I would love to win!


here is a cool story for you.


Lady Gets on a Bus

A lady gets on a public bus. Without saying a word, she gestures to the bus driver by sticking 
her thumb on her nose and waving her fingers at the driver.

The driver acknowledges the lady, turns to her and uses both hands in the same type of gesture
and waves all his fingers at her.

The woman holds her right arm out at the driver and chops at it a few times with her left hand.

Then the driver puts his left hand on his right bicep and jerks his right arm up in a fist at her.

The woman then cups both of her hands under her breasts and lifts gently.

So the driver places both of his hands at his crotch and gently lifts up.

Then the woman frowns, runs a finger up between her derriere, and gets off the bus.

There is another woman sitting in the front row of the bus who witnessed the whole exchange.
She speaks up, "That was the most disgusting thing I have ever seen on a public bus!

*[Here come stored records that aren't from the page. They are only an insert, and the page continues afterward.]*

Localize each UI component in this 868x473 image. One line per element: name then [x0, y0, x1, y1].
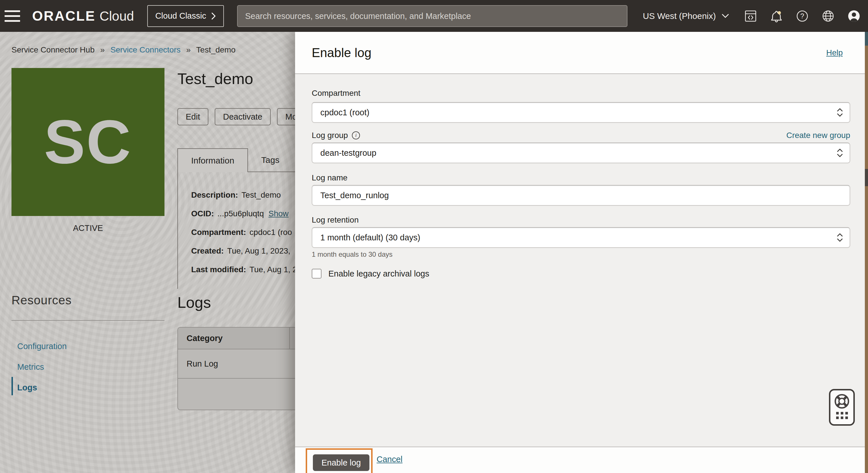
info-label: Last modified:: [191, 265, 246, 274]
region-selector[interactable]: US West (Phoenix): [643, 11, 729, 21]
breadcrumb-separator: »: [100, 45, 105, 54]
cloud-classic-button[interactable]: Cloud Classic: [147, 5, 224, 27]
help-icon[interactable]: ?: [795, 9, 809, 23]
hamburger-menu-icon[interactable]: [5, 10, 20, 22]
cancel-link[interactable]: Cancel: [377, 454, 402, 464]
status-badge: ACTIVE: [11, 224, 164, 233]
search-input[interactable]: [237, 5, 627, 27]
logs-section-heading: Logs: [177, 294, 211, 311]
enable-log-button[interactable]: Enable log: [313, 454, 369, 471]
info-value: cpdoc1 (roo: [249, 228, 292, 237]
info-row-created: Created:Tue, Aug 1, 2023,: [191, 246, 301, 256]
sidebar-item-logs[interactable]: Logs: [17, 383, 37, 393]
info-row-compartment: Compartment:cpdoc1 (roo: [191, 228, 301, 237]
select-stepper-icon: [836, 232, 843, 243]
tab-tags[interactable]: Tags: [248, 148, 292, 172]
compartment-label: Compartment: [312, 88, 850, 98]
grid-dots-icon: [836, 412, 848, 419]
log-name-input[interactable]: [312, 185, 850, 206]
compartment-select[interactable]: cpdoc1 (root): [312, 102, 850, 123]
oracle-wordmark: ORACLE: [32, 8, 96, 24]
logs-table-header: Category: [178, 328, 315, 349]
cloud-classic-label: Cloud Classic: [155, 11, 206, 21]
action-buttons: Edit Deactivate Move: [177, 108, 314, 125]
log-retention-select[interactable]: 1 month (default) (30 days): [312, 227, 850, 248]
active-item-marker: [11, 377, 13, 395]
deactivate-button[interactable]: Deactivate: [215, 108, 271, 125]
info-label: Compartment:: [191, 228, 246, 237]
page-title: Test_demo: [177, 70, 253, 88]
info-label: OCID:: [191, 209, 214, 218]
compartment-selected-value: cpdoc1 (root): [320, 108, 369, 117]
sidebar-item-metrics[interactable]: Metrics: [17, 362, 44, 372]
lifebuoy-icon: [834, 393, 850, 410]
resources-heading: Resources: [11, 294, 72, 307]
table-row-run-log[interactable]: Run Log: [178, 349, 315, 379]
service-connector-avatar: SC: [11, 68, 164, 216]
info-row-description: Description:Test_demo: [191, 191, 301, 200]
breadcrumb-item-current: Test_demo: [196, 45, 236, 54]
table-row-empty: [178, 379, 315, 410]
info-icon[interactable]: i: [352, 131, 360, 139]
region-label: US West (Phoenix): [643, 11, 716, 21]
focus-ring: Enable log: [306, 448, 373, 473]
cloud-wordmark: Cloud: [100, 8, 134, 24]
show-ocid-link[interactable]: Show: [268, 209, 288, 218]
select-stepper-icon: [836, 107, 843, 117]
scrollbar-segment: [865, 32, 868, 45]
notifications-bell-icon[interactable]: [769, 9, 784, 23]
column-header-category: Category: [187, 334, 223, 343]
info-label: Created:: [191, 246, 224, 255]
vertical-scrollbar[interactable]: [865, 32, 868, 473]
breadcrumb-item-hub[interactable]: Service Connector Hub: [11, 45, 94, 54]
create-new-group-link[interactable]: Create new group: [786, 131, 850, 140]
retention-helper-text: 1 month equals to 30 days: [312, 250, 850, 259]
log-retention-label: Log retention: [312, 215, 850, 225]
log-retention-selected-value: 1 month (default) (30 days): [320, 233, 420, 242]
log-group-label: Log group: [312, 131, 348, 140]
drawer-footer: Enable log Cancel: [295, 447, 865, 473]
avatar-initials: SC: [44, 106, 132, 177]
info-row-ocid: OCID:...p5u6pluqtqShow: [191, 209, 301, 218]
support-widget[interactable]: [829, 389, 855, 426]
info-label: Description:: [191, 191, 238, 199]
column-separator: [289, 328, 290, 349]
user-avatar-icon[interactable]: [847, 9, 861, 23]
chevron-right-icon: [211, 12, 216, 20]
breadcrumb-separator: »: [186, 45, 191, 54]
scrollbar-segment: [865, 169, 868, 186]
resources-divider: [11, 320, 164, 321]
developer-tools-icon[interactable]: [743, 9, 758, 23]
info-value: Test_demo: [241, 191, 281, 199]
drawer-title: Enable log: [312, 45, 371, 60]
drawer-header: Enable log Help: [295, 32, 865, 74]
oracle-cloud-logo[interactable]: ORACLE Cloud: [32, 8, 134, 24]
chevron-down-icon: [722, 14, 729, 19]
help-link[interactable]: Help: [826, 48, 843, 57]
log-name-label: Log name: [312, 173, 850, 183]
breadcrumb-item-service-connectors[interactable]: Service Connectors: [111, 45, 181, 54]
info-value: Tue, Aug 1, 2023,: [227, 246, 290, 255]
drawer-body: Compartment cpdoc1 (root) Log group i Cr…: [295, 88, 865, 278]
cell-category: Run Log: [187, 359, 218, 369]
select-stepper-icon: [836, 148, 843, 158]
log-group-selected-value: dean-testgroup: [320, 148, 376, 158]
edit-button[interactable]: Edit: [177, 108, 208, 125]
information-panel: Description:Test_demo OCID:...p5u6pluqtq…: [177, 172, 301, 289]
legacy-archival-checkbox[interactable]: [312, 269, 321, 278]
legacy-archival-label[interactable]: Enable legacy archival logs: [329, 269, 429, 278]
tab-information[interactable]: Information: [177, 148, 248, 172]
info-value: Tue, Aug 1, 2: [249, 265, 297, 274]
log-group-select[interactable]: dean-testgroup: [312, 142, 850, 163]
info-value: ...p5u6pluqtq: [217, 209, 264, 218]
enable-log-drawer: Enable log Help Compartment cpdoc1 (root…: [295, 32, 865, 473]
globe-language-icon[interactable]: [821, 9, 835, 23]
top-navigation-bar: ORACLE Cloud Cloud Classic US West (Phoe…: [0, 0, 868, 32]
sidebar-item-configuration[interactable]: Configuration: [17, 342, 67, 351]
breadcrumb: Service Connector Hub » Service Connecto…: [11, 45, 236, 55]
svg-text:?: ?: [800, 12, 804, 20]
info-row-last-modified: Last modified:Tue, Aug 1, 2: [191, 265, 301, 274]
detail-tabs: Information Tags: [177, 148, 301, 172]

What the
hell were you doing?"

"Listen lady," states the gruff bus driver, "the lady that got on the bus before was a deaf-mute.
She asked me if the bus went to 5th Street. I said no, we go to 10th Street. She asked if we
make many stops. I told her that this was the express. She asked if we go by the dairy, and 
I told her we go by the ballpark. She said "Shit, I'm on the wrong bus!" and got off."

----------


## Demonolith

Really hope i win.

----------


## HollowHD

Really nice contest mate, would like to join with others  :Wink: 

There's a little story I wanna tell you. Once upon a time, your dog got hit by u truck this morning  :Smile: ) (by Stacy Keach ) !

----------


## shindaustin

Honestly, as a player who has twinked since Vanilla and ran several twink servers.. I would love to see the Twink Account. It would be in good hands.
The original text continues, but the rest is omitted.